● **Task goal**
Output all of the data below without changing a word, and exclude the pictures.

::::

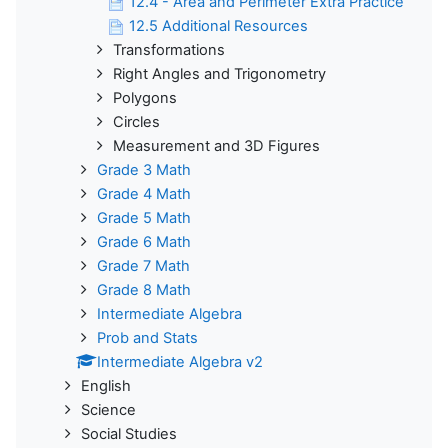
12.4 - Area and Perimeter Extra Practice
12.5 Additional Resources
Transformations
Right Angles and Trigonometry
Polygons
Circles
Measurement and 3D Figures
Grade 3 Math
Grade 4 Math
Grade 5 Math
Grade 6 Math
Grade 7 Math
Grade 8 Math
Intermediate Algebra
Prob and Stats
Intermediate Algebra v2
English
Science
Social Studies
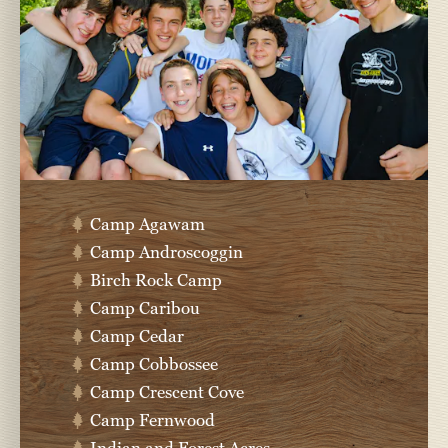
Camp Agawam
Camp Androscoggin
Birch Rock Camp
Camp Caribou
Camp Cedar
Camp Cobbossee
Camp Crescent Cove
Camp Fernwood
Indian and Forest Acres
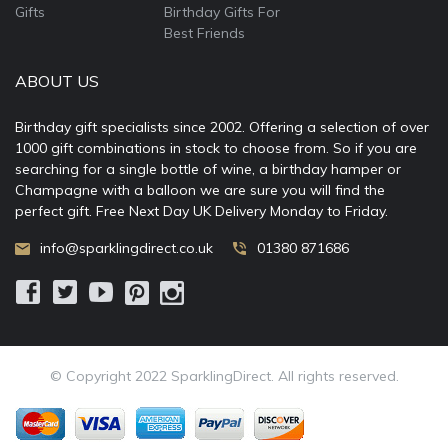
Gifts
Birthday Gifts For
Best Friends
ABOUT US
Birthday gift specialists since 2002. Offering a selection of over
1000 gift combinations in stock to choose from. So if you are
searching for a single bottle of wine, a birthday hamper or
Champagne with a balloon we are sure you will find the
perfect gift. Free Next Day UK Delivery Monday to Friday.
info@sparklingdirect.co.uk
01380 871686
© Copyright 2022 SparklingDirect. All rights reserved.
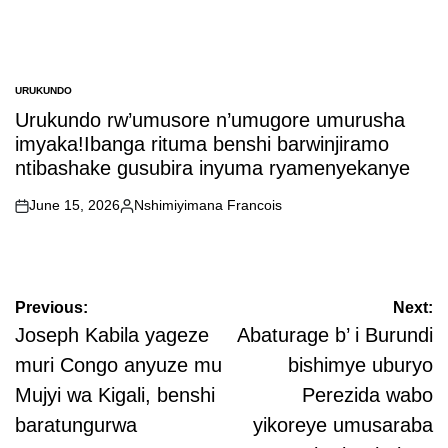
URUKUNDO
POSTED
IN
Urukundo rw’umusore n’umugore umurusha
imyaka!Ibanga rituma benshi barwinjiramo
ntibashake gusubira inyuma ryamenyekanye
June 15, 2026
Nshimiyimana Francois
on
Posted
by
Post
Previous:
Next:
navigation
Joseph Kabila yageze
Abaturage b’ i Burundi
muri Congo anyuze mu
bishimye uburyo
Mujyi wa Kigali, benshi
Perezida wabo
baratungurwa
yikoreye umusaraba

::::

● **Response to this task**
12.4 - Area and Perimeter Extra Practice
12.5 Additional Resources
Transformations
Right Angles and Trigonometry
Polygons
Circles
Measurement and 3D Figures
Grade 3 Math
Grade 4 Math
Grade 5 Math
Grade 6 Math
Grade 7 Math
Grade 8 Math
Intermediate Algebra
Prob and Stats
Intermediate Algebra v2
English
Science
Social Studies
Camp Agawam
Camp Androscoggin
Birch Rock Camp
Camp Caribou
Camp Cedar
Camp Cobbossee
Camp Crescent Cove
Camp Fernwood
Indian and Forest Acres
Gifts
Birthday Gifts For
Best Friends
ABOUT US
Birthday gift specialists since 2002. Offering a selection of over
1000 gift combinations in stock to choose from. So if you are
searching for a single bottle of wine, a birthday hamper or
Champagne with a balloon we are sure you will find the
perfect gift. Free Next Day UK Delivery Monday to Friday.
info@sparklingdirect.co.uk
01380 871686
© Copyright 2022 SparklingDirect. All rights reserved.
URUKUNDO
POSTED
IN
Urukundo rw’umusore n’umugore umurusha
imyaka!Ibanga rituma benshi barwinjiramo
ntibashake gusubira inyuma ryamenyekanye
June 15, 2026
Nshimiyimana Francois
on
Posted
by
Post
Previous:
Next:
navigation
Joseph Kabila yageze
Abaturage b’ i Burundi
muri Congo anyuze mu
bishimye uburyo
Mujyi wa Kigali, benshi
Perezida wabo
baratungurwa
yikoreye umusaraba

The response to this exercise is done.